*** RECORDS FOR THIS EXERCISE ***

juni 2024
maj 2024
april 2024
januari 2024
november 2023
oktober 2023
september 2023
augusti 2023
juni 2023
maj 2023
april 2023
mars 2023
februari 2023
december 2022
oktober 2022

*** End of RECORDS FOR THIS EXERCISE ***

• EXERCISE
All of the records above are to be set down again exactly.

• ANSWER TO THE PROBLEM
juni 2024
maj 2024
april 2024
januari 2024
november 2023
oktober 2023
september 2023
augusti 2023
juni 2023
maj 2023
april 2023
mars 2023
februari 2023
december 2022
oktober 2022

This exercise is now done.